The VGG16 model achieves 92.7% top-5 test accuracy in ImageNet, which is a dataset of over 14 million images belonging to 1000 classes, and is described in an article published 20 Nov. 2018 in ‘Popular networks’, entitled: “VGG16 —Convolutional Network for Classification and Detection”, which is incorporated in its entirety for all purposes as if fully set forth herein. The input to cov1 layer is of fixed size 224×224 RGB image. The image is passed through a stack of convolutional (conv.) layers, where the filters were used with a very small receptive field: 3×3 (which is the smallest size to capture the notion of left/right, up/down, and center). In one of the configurations, it also utilizes 1×1 convolution filters, which can be seen as a linear transformation of the input channels (followed by non-linearity). The convolution stride is fixed to 1 pixel; the spatial padding of conv. layer input is such that the spatial resolution is preserved after convolution, i.e., the padding is 1-pixel for 3×3 conv. layers. Spatial pooling is carried out by five max-pooling layers, which follow some of the conv. layers (not all the conv. layers are followed by max-pooling). Max-pooling is performed over a 2×2 pixel window, with stride 2. Three Fully-Connected (FC) layers follow a stack of convolutional layers (which has a different depth in different architectures): the first two have 4096 channels each, the third performs 1000-way ILSVRC classification and thus contains 1000 channels (one for each class). The final layer is the soft-max layer. The configuration of the fully connected layers is the same in all networks. All hidden layers are equipped with the rectification (ReLU) non-linearity. It is also noted that none of the networks (except for one) contain Local Response Normalization (LRN), such normalization does not improve the performance on the ILSVRC dataset, but leads to increased memory consumption and computation time.
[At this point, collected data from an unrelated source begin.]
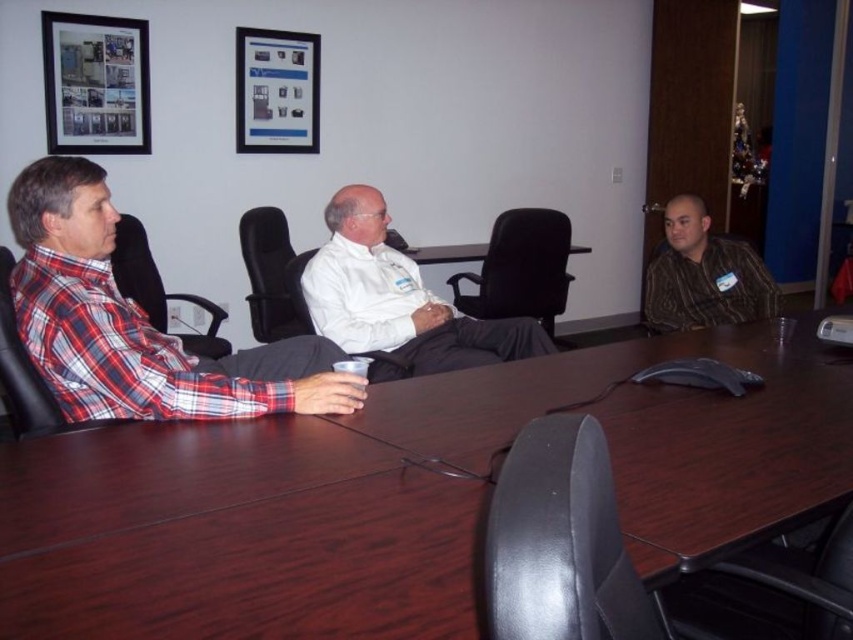 You are organizing a small gathering and need to place a decorative centerpiece on the brown wood table at center. Considering the size of the plaid fabric shirt at left, will the table be wide enough to accommodate the centerpiece without it overlapping the shirt?

The brown wood table at center might be wider than plaid fabric shirt at left, so there is a possibility that the table is wide enough to place the centerpiece without overlapping the shirt. However, the exact dimensions are uncertain based on the given information. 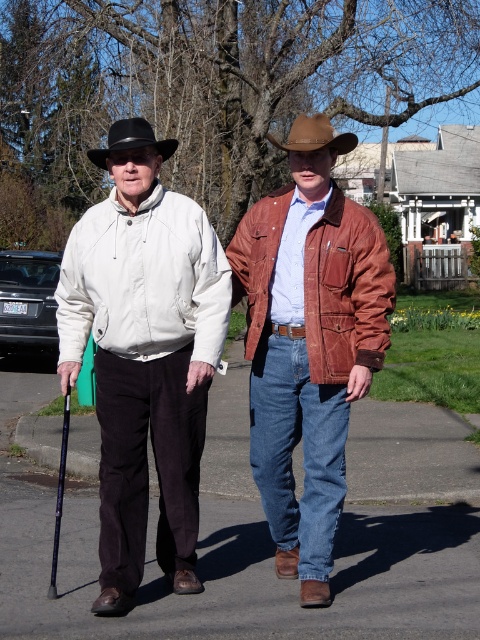 You are a photographer trying to capture the suede brown jacket at center in your shot. Based on its 2D coordinates, where should you position your camera to ensure it is centered in the frame?

The suede brown jacket at center is located at coordinates 0.550 on the x axis and 0.644 on the y axis. To center it in the frame, position your camera so that the crosshairs align with these coordinates. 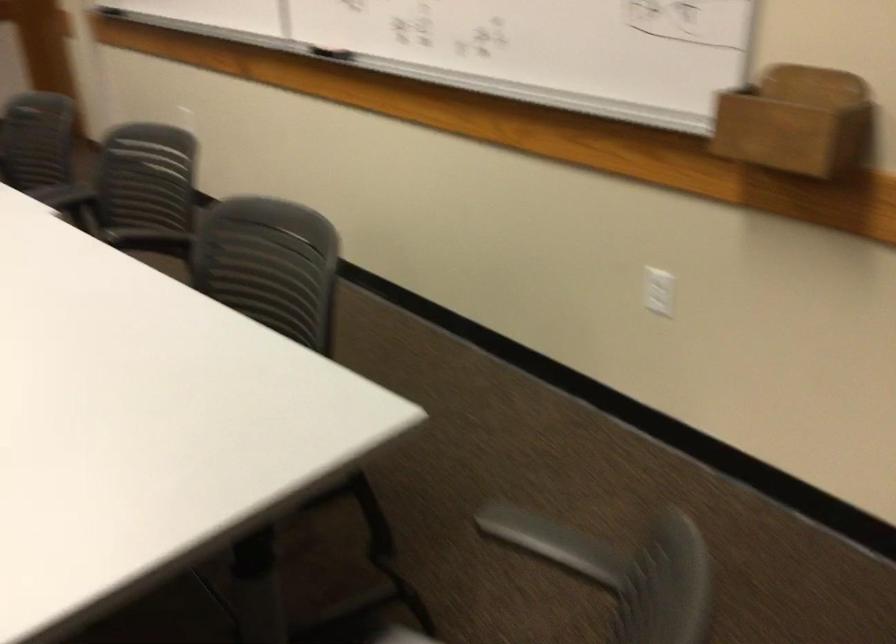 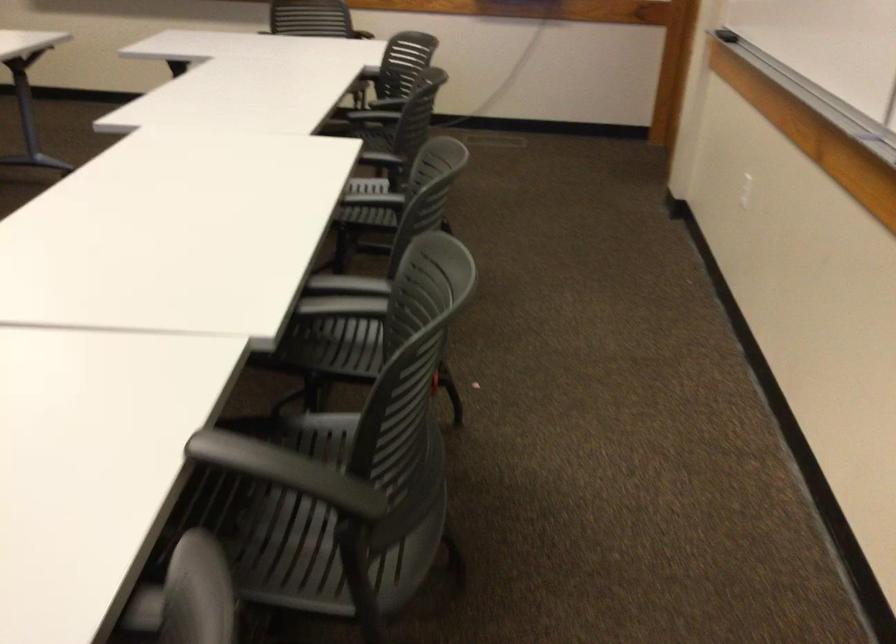 In the second image, find the point that corresponds to point 181,238 in the first image.

(286, 471)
Smartphone. A mobile phone (also known as a cellular phone, cell phone, smartphone, or hand phone) is a device which can make and receive telephone calls over a radio link whilst moving around a wide geographic area, by connecting to a cellular network provided by a mobile network operator. The calls are to and from the public telephone network, which includes other mobiles and fixed-line phones across the world. The Smartphones are typically hand-held and may combine the functions of a personal digital assistant (PDA), and may serve as portable media players and camera phones with high-resolution touch-screens, web browsers that can access, and properly display, standard web pages rather than just mobile-optimized sites, GPS navigation, Wi-Fi and mobile broadband access. In addition to telephony, the Smartphones may support a wide variety of other services such as text messaging, MMS, email, Internet access, short-range wireless communications (infrared, Bluetooth), business applications, gaming and photography.
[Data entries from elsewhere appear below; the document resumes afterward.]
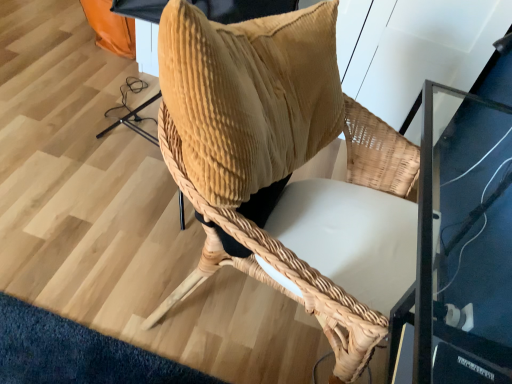 Question: Should I look upward or downward to see woven wood chair at center?

Choices:
 (A) down
 (B) up

Answer: (A)

Question: From the image's perspective, does corduroy pillow at center appear lower than woven wood chair at center?

Choices:
 (A) yes
 (B) no

Answer: (B)

Question: Is woven wood chair at center a part of corduroy pillow at center?

Choices:
 (A) no
 (B) yes

Answer: (A)

Question: Is corduroy pillow at center taller than woven wood chair at center?

Choices:
 (A) yes
 (B) no

Answer: (B)

Question: Is corduroy pillow at center completely or partially outside of woven wood chair at center?

Choices:
 (A) yes
 (B) no

Answer: (B)

Question: Is the position of corduroy pillow at center less distant than that of woven wood chair at center?

Choices:
 (A) no
 (B) yes

Answer: (B)

Question: Does corduroy pillow at center come behind woven wood chair at center?

Choices:
 (A) no
 (B) yes

Answer: (A)

Question: Considering the relative sizes of woven wood chair at center and corduroy pillow at center in the image provided, is woven wood chair at center taller than corduroy pillow at center?

Choices:
 (A) yes
 (B) no

Answer: (A)

Question: Is woven wood chair at center facing towards corduroy pillow at center?

Choices:
 (A) no
 (B) yes

Answer: (A)

Question: Is woven wood chair at center facing away from corduroy pillow at center?

Choices:
 (A) no
 (B) yes

Answer: (A)

Question: Considering the relative sizes of woven wood chair at center and corduroy pillow at center in the image provided, is woven wood chair at center smaller than corduroy pillow at center?

Choices:
 (A) yes
 (B) no

Answer: (B)

Question: Are woven wood chair at center and corduroy pillow at center beside each other?

Choices:
 (A) yes
 (B) no

Answer: (A)

Question: Can you confirm if woven wood chair at center is positioned to the right of corduroy pillow at center?

Choices:
 (A) no
 (B) yes

Answer: (B)

Question: In the image, is woven wood chair at center positioned in front of or behind corduroy pillow at center?

Choices:
 (A) front
 (B) behind

Answer: (B) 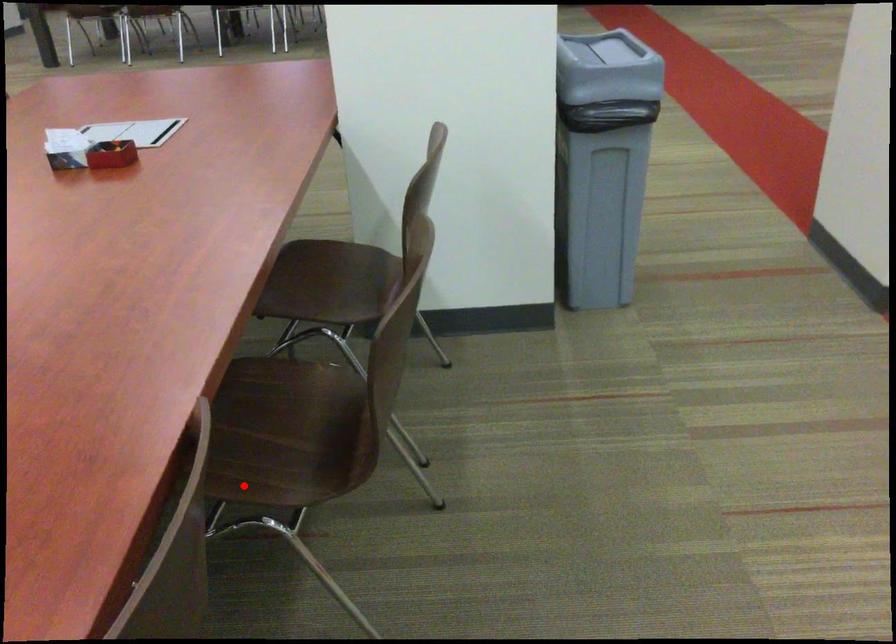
An example of a contemporary smartphone is model iPhone 6 available from Apple Inc., headquartered in Cupertino, California, U.S.A. and described in iPhone 6 technical specification (retrieved 10/2015 from www.apple.com/iphone-6/specs/), and in a User Guide dated 2015 (019-00155/2015-06) by Apple Inc. entitled: “iPhone User Guide For iOS 8.4 Software”, which are both incorporated in their entirety for all purposes as if fully set forth herein. Another example of a smartphone is Samsung Galaxy S6 available from Samsung Electronics headquartered in Suwon, South-Korea, described in the user manual numbered English (EU), 03/2015 (Rev. 1.0) entitled: “SM-G925F SM-G925FQ SM-G9251 User Manual” and having features and specification described in “Galaxy S6 Edge—Technical Specification” (retrieved 10/2015 from www.samsung.com/us/explore/galaxy-s-6-features-and-specs), which are both incorporated in their entirety for all purposes as if fully set forth herein.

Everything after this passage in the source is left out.